BEIJING: The grieving coach called his players Saturday night. They were in the athletes’ village, their Olympic lives turned upside down on the first weekend of the Games. Hugh McCutcheon somehow found a few minutes to think about volleyball, to refocus his team, before returning to the insanity that has enveloped his life.
On the day after McCutcheon’s father-in-law was murdered in central Beijing and his mother-in-law was gravely wounded while his wife looked on, the United States men’s volleyball team had to go five sets before defeating Venezuela in a preliminary-round game. The team leader, Rob Browning, said before the game that there was no talk of postponement, only the team going forward, one sad step and spike at a time.
"The boys have done a great job of dealing with it," Browning said, adding that tragedy had not only gripped the men’s team, but the women’s team as well. Elisabeth Bachman McCutcheon, the coach’s wife, is a former United States national team player, and the team is close to the Bachman family.
The awful news came late Saturday afternoon, while the men’s team was training at Beijing Normal University: a Chinese man named Tang Yongming attacked and then leapt to his death from the second floor of the 13th-century Drum Tower. Crime happens even in big cities controlled by authoritarian governments, but this time the victims were connected to an Olympics the Chinese had vowed would be safe.
Late Saturday night, the United States Olympic Committee confirmed the death of Todd Bachman, who was attacked from behind. His wife, Barbara, underwent eight hours of surgery after rushing to his defense.
Hours after the grand pageantry of a lavish opening ceremony, we had the worst kind of Olympic controversy. We had Peter Ueberroth, the USOC chairman, releasing a statement about "sadness" and "shock." We had an unwelcome storyline Sunday to compete with Michael Phelps’s first gold medal and a highly anticipated basketball game, the United States versus China. We had death, with the Friday night fireworks still ringing in our ears.

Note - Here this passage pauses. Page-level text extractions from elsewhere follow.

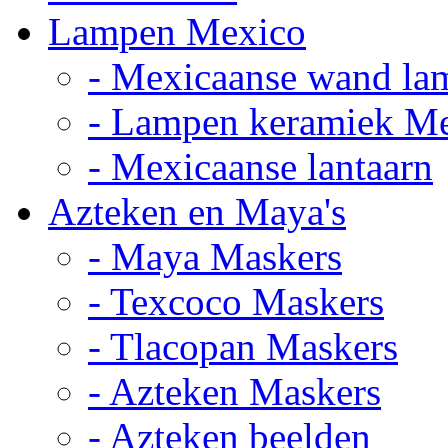
Lampen Mexico
- Mexicaanse wand la
- Lampen keramiek M
- Mexicaanse lantaarn
Azteken en Maya's
- Maya Maskers
- Texcoco Maskers
- Tlacopan Maskers
- Azteken Maskers
- Azteken beelden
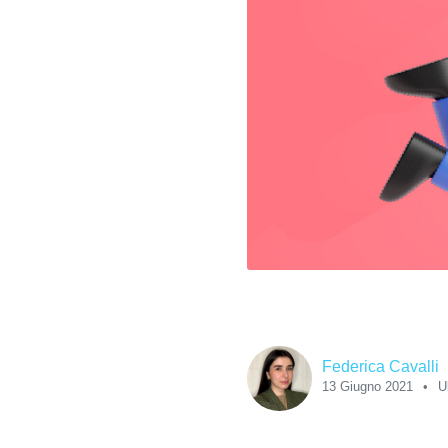
Federica Cavalli
13 Giugno 2021
U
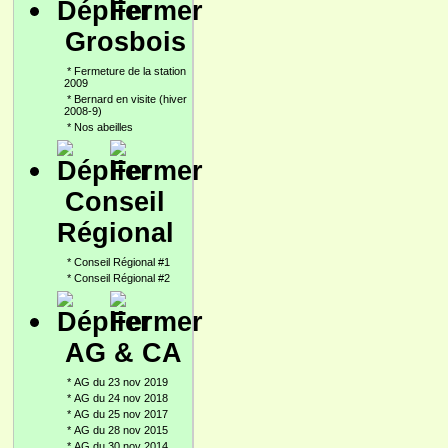
Grosbois
*
Fermeture de la station
2009
*
Bernard en visite (hiver
2008-9)
*
Nos abeilles
Conseil
Régional
*
Conseil Régional #1
*
Conseil Régional #2
AG & CA
*
AG du 23 nov 2019
*
AG du 24 nov 2018
*
AG du 25 nov 2017
*
AG du 28 nov 2015
*
AG du 30 nov 2014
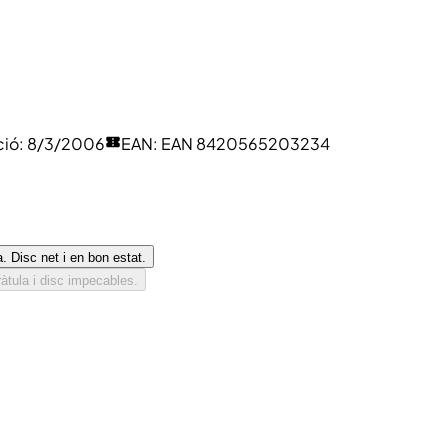
ció
:
8/3/2006
EAN
:
EAN 8420565203234
. Disc net i en bon estat.
àtula i disc impecables.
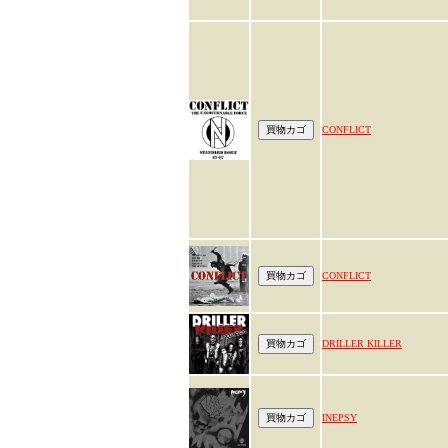
CONFLICT
CONFLICT
DRILLER KILLER
INEPSY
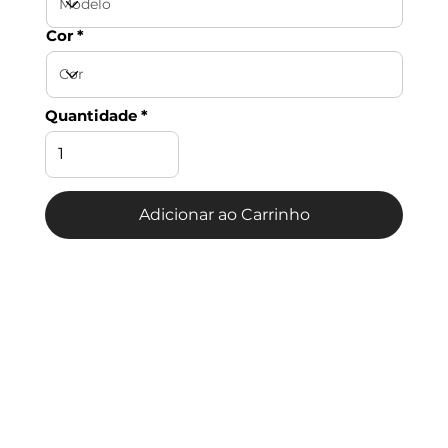
Cor
Quantidade
Adicionar ao Carrinho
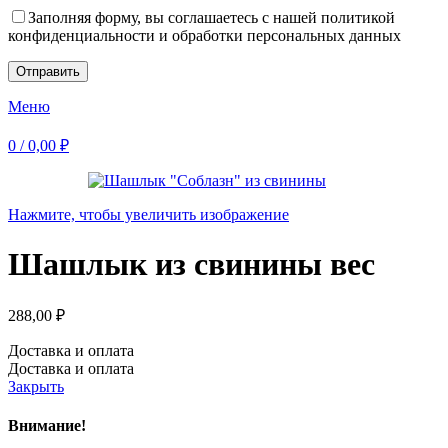
Заполняя форму, вы соглашаетесь с нашей политикой
конфиденциальности и обработки персональных данных
Меню
0
/
0,00
₽
Нажмите, чтобы увеличить изображение
Шашлык из свинины вес
288,00
₽
Доставка и оплата
Доставка и оплата
Закрыть
Внимание!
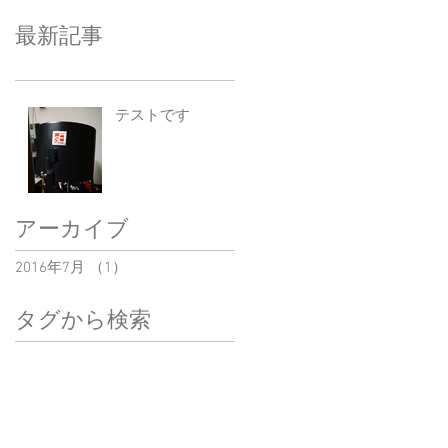
最新記事
テストです
アーカイブ
2016年7月
（1）
1件の記事
タグから検索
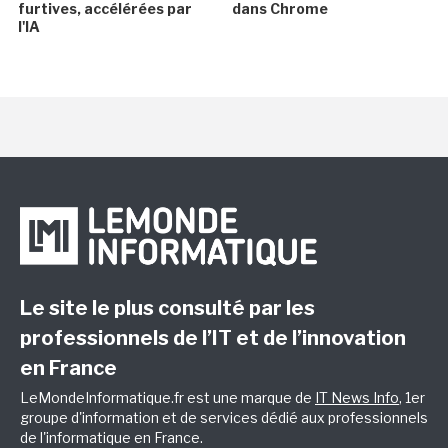
furtives, accélérées par
dans Chrome
l'IA
Le site le plus consulté par les
professionnels de l’IT et de l’innovation
en France
LeMondeInformatique.fr est une marque de
IT News Info
, 1er
groupe d'information et de services dédié aux professionnels
de l'informatique en France.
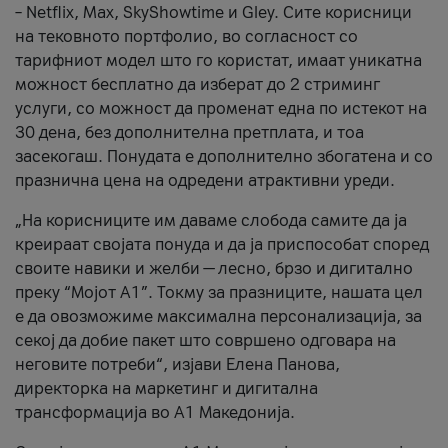
– Netflix, Max, SkyShowtime и Gley. Сите корисници
на тековното портфолио, во согласност со
тарифниот модел што го користат, имаат уникатна
можност бесплатно да изберат до 2 стриминг
услуги, со можност да променат една по истекот на
30 дена, без дополнителна претплата, и тоа
засекогаш. Понудата е дополнително збогатена и со
празнична цена на одредени атрактивни уреди.
„На корисниците им даваме слобода самите да ја
креираат својата понуда и да ја приспособат според
своите навики и желби — лесно, брзо и дигитално
преку “Мојот А1”. Токму за празниците, нашата цел
е да овозможиме максимална персонализација, за
секој да добие пакет што совршено одговара на
неговите потреби“, изјави Елена Панова,
директорка на маркетинг и дигитална
трансформација во А1 Македонија.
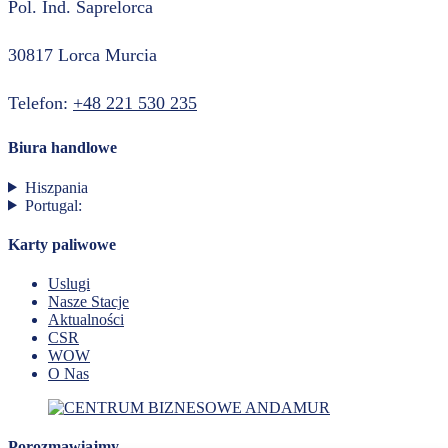
Pol. Ind. Saprelorca
30817 Lorca Murcia
Telefon:
+48 221 530 235
Biura handlowe
Hiszpania
Portugal:
Karty paliwowe
Uslugi
Nasze Stacje
Aktualności
CSR
WOW
O Nas
Porozmawiajmy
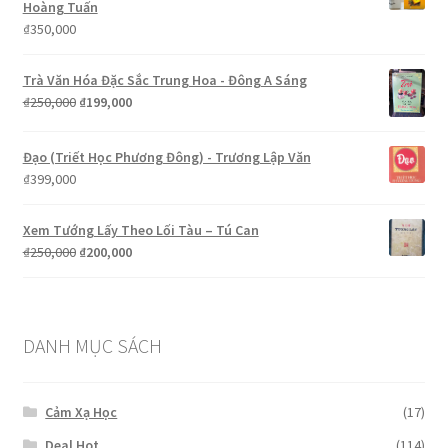
Hoàng Tuấn
₫199,000.
₫
350,000
Trà Văn Hóa Đặc Sắc Trung Hoa - Đông A Sáng
Giá
Giá
₫
250,000
₫
199,000
gốc
hiện
là:
tại
Đạo (Triết Học Phương Đông) - Trương Lập Văn
₫250,000.
là:
₫
399,000
₫199,000.
Xem Tướng Lấy Theo Lối Tàu – Tú Can
Giá
Giá
₫
250,000
₫
200,000
gốc
hiện
là:
tại
₫250,000.
là:
₫200,000.
DANH MỤC SÁCH
Cảm Xạ Học
(17)
Deal Hot
(114)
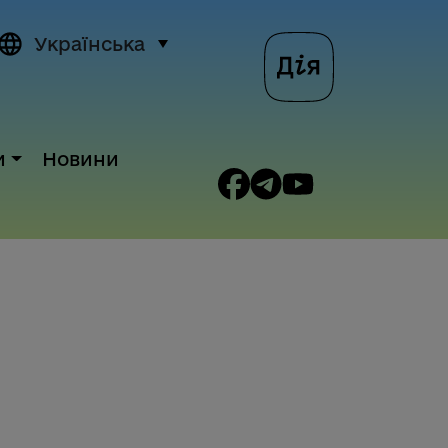
Українська
и
Новини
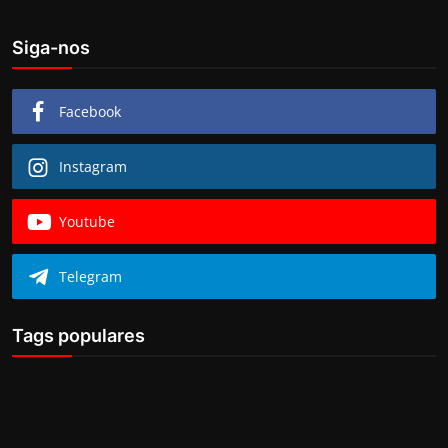
Siga-nos
Facebook
Instagram
Youtube
Telegram
Tags populares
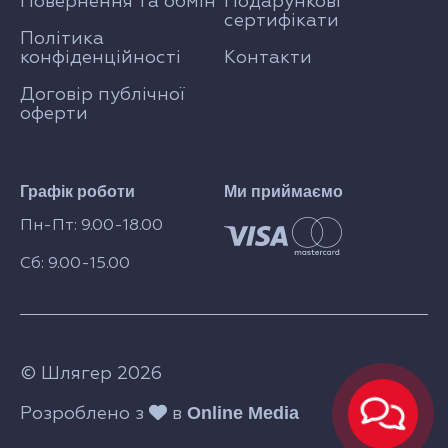
Повернення та обмін
Подарункові
сертифікати
Політика
конфіденційності
Контакти
Договір публічної
оферти
Графік роботи
Ми приймаємо
Пн-Пт: 9.00-18.00
Сб: 9.00-15.00
© Шлягер 2026
Online Media
Розроблено з
в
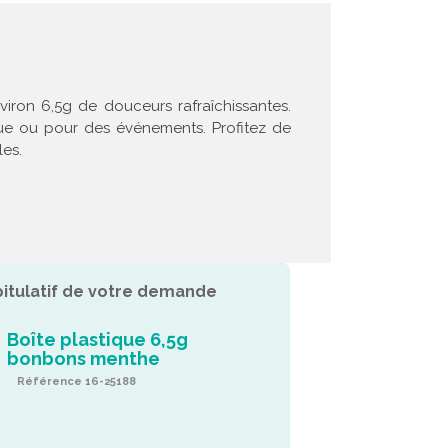
iron 6,5g de douceurs rafraîchissantes.
ue ou pour des événements. Profitez de
les.
itulatif de votre demande
Boîte plastique 6,5g
bonbons menthe
Référence 16-25188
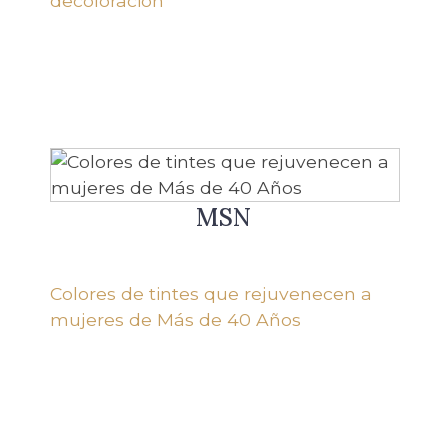
decoloración
MSN
Colores de tintes que rejuvenecen a
mujeres de Más de 40 Años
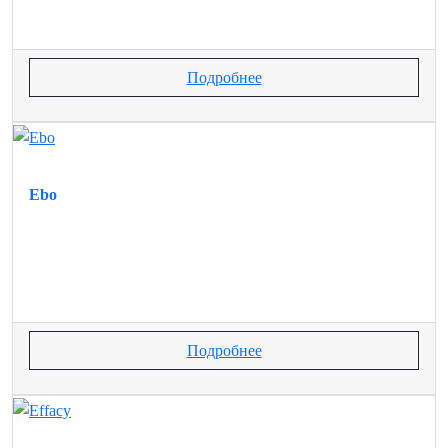
Подробнее
Ebo
Подробнее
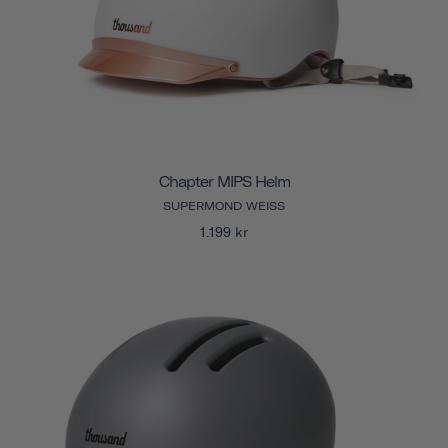
Chapter MIPS Helm
SUPERMOND WEISS
1.199 kr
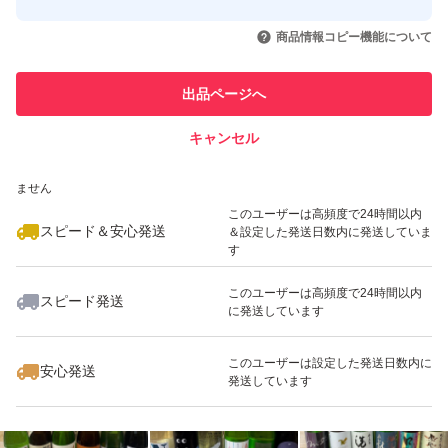
このユーザーはYahoo!フリマの取
取引実績◯+
いいね！
いいね！
11,500
円
12,000
円
11,500
円
引を完了させた実績があります
商品情報コピー機能について
最大10%対象
最大10%対象
最大10%対象
このユーザーは他フリマサービス
他フリマ実績◯+
出品ページへ
での取引実績があります
キャンセル
スピード&安心発送
いいね！
いいね！
12,000
※このバッジは実績に基づく表示であり、発送を保証しているものではあり
円
13,000
円
12,000
円
ません
最大10%対象
最大10%対象
このユーザーは高頻度で24時間以内
スピード＆安心発送
＆設定した発送日数内に発送していま
す
このユーザーは高頻度で24時間以内
スピード発送
に発送しています
いいね！
いいね！
11,000
円
11,500
円
13,500
円
最大10%対象
このユーザーは設定した発送日数内に
安心発送
発送しています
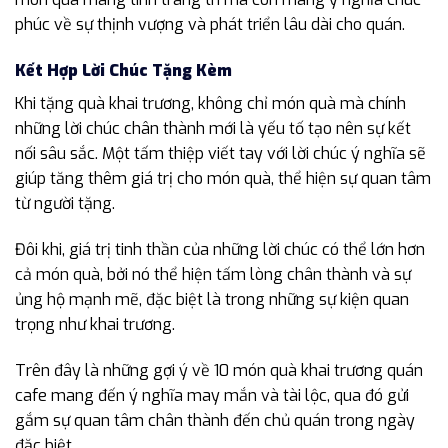
phúc về sự thịnh vượng và phát triển lâu dài cho quán.
Kết Hợp Lời Chúc Tặng Kèm
Khi tặng quà khai trương, không chỉ món quà mà chính
những lời chúc chân thành mới là yếu tố tạo nên sự kết
nối sâu sắc. Một tấm thiệp viết tay với lời chúc ý nghĩa sẽ
giúp tăng thêm giá trị cho món quà, thể hiện sự quan tâm
từ người tặng.
Đôi khi, giá trị tinh thần của những lời chúc có thể lớn hơn
cả món quà, bởi nó thể hiện tấm lòng chân thành và sự
ủng hộ mạnh mẽ, đặc biệt là trong những sự kiện quan
trọng như khai trương.
Trên đây là những gợi ý về 10 món quà khai trương quán
cafe mang đến ý nghĩa may mắn và tài lộc, qua đó gửi
gắm sự quan tâm chân thành đến chủ quán trong ngày
đặc biệt.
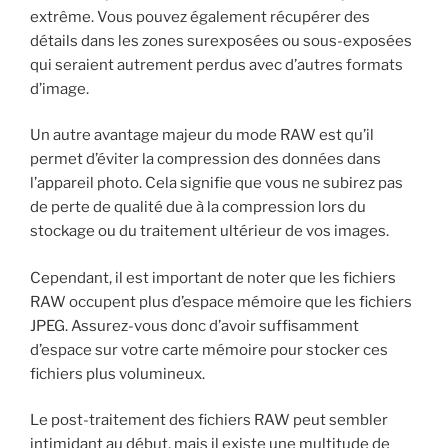
extrême. Vous pouvez également récupérer des
détails dans les zones surexposées ou sous-exposées
qui seraient autrement perdus avec d’autres formats
d’image.
Un autre avantage majeur du mode RAW est qu’il
permet d’éviter la compression des données dans
l’appareil photo. Cela signifie que vous ne subirez pas
de perte de qualité due à la compression lors du
stockage ou du traitement ultérieur de vos images.
Cependant, il est important de noter que les fichiers
RAW occupent plus d’espace mémoire que les fichiers
JPEG. Assurez-vous donc d’avoir suffisamment
d’espace sur votre carte mémoire pour stocker ces
fichiers plus volumineux.
Le post-traitement des fichiers RAW peut sembler
intimidant au début, mais il existe une multitude de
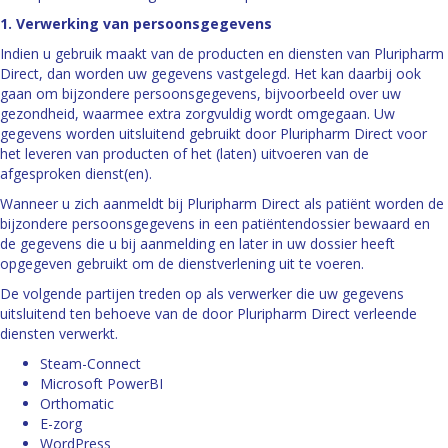
1. Verwerking van persoonsgegevens
Indien u gebruik maakt van de producten en diensten van Pluripharm
Direct, dan worden uw gegevens vastgelegd. Het kan daarbij ook
gaan om bijzondere persoonsgegevens, bijvoorbeeld over uw
gezondheid, waarmee extra zorgvuldig wordt omgegaan. Uw
gegevens worden uitsluitend gebruikt door Pluripharm Direct voor
het leveren van producten of het (laten) uitvoeren van de
afgesproken dienst(en).
Wanneer u zich aanmeldt bij Pluripharm Direct als patiënt worden de
bijzondere persoonsgegevens in een patiëntendossier bewaard en
de gegevens die u bij aanmelding en later in uw dossier heeft
opgegeven gebruikt om de dienstverlening uit te voeren.
De volgende partijen treden op als verwerker die uw gegevens
uitsluitend ten behoeve van de door Pluripharm Direct verleende
diensten verwerkt.
Steam-Connect
Microsoft PowerBI
Orthomatic
E-zorg
WordPress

The bureaucrats love to make speeches about the Olympics as a global agent for peace, brotherhood and change. In the glow of ceremonial choreography, it always sounds promising, even inspirational. But the reality is that outside the Olympic bubble, the world typically keeps wobbling and warring. Inside, too.
While Prime Minister Vladimir Putin was waving to the happy marching athletes Friday night, Russian tanks rolled into South Ossetia, a disputed territory of Georgia. Civilians were dying in Tskhinvali, the South Ossetian capital, just as heads were being lowered here to receive the first gold medals. In China, meanwhile, explosions continue to rock a province in China’s restive Muslim region.
How will the Olympics foster peace and harmony when it can’t even get the antagonists to take a 16-day timeout?
It used to be easier to cover the Games, to become immersed in the rhythms and the rhetoric, before there was access to the Internet with a few computer clicks. That has all changed now. There is no such thing as an Olympic cocoon anymore, especially when the bad news comes three miles from the stadium core.
The Beijing authorities cleared the messy evidence from Drum Tower, but the effects of the tragedy were in the back of the American players’ minds.
"Obviously, learning the news was tragic, stunning," the American captain Thomas Hoff said after the game. "You’re thinking, What can I do? What can I offer? The best thing we could do was come out here and try to play volleyball."
Without Hugh McCutcheon, who according to Browning has not made a decision on whether to return, the Games went on, as they always do. Phelps was in the pool, winning a gold, breaking a record. The Chinese team began stockpiling golds, as expected. But there was also an anxious wait for information, the fear of terror on the minds of many considering domestic threats already made. Did the madman have a motive?
Twelve years ago, in the middle of the Atlanta Games, a bomb exploded on an early Saturday morning in a crowded Olympic park, killing two, wounding dozens. I was in Columbus, Georgia, a few hours’ drive, reporting on women’s softball: a thrilling United States-Australia game during the day the American pitcher Lisa Fernandez lost a perfect game in extra innings and a politically intriguing showdown between China and Taiwan at night.
Two quality Olympic stories rendered instantly meaningless by the intrusion of reality. The most brilliant choreography sometimes isn’t enough to safeguard the Games and the illusion of what they mean.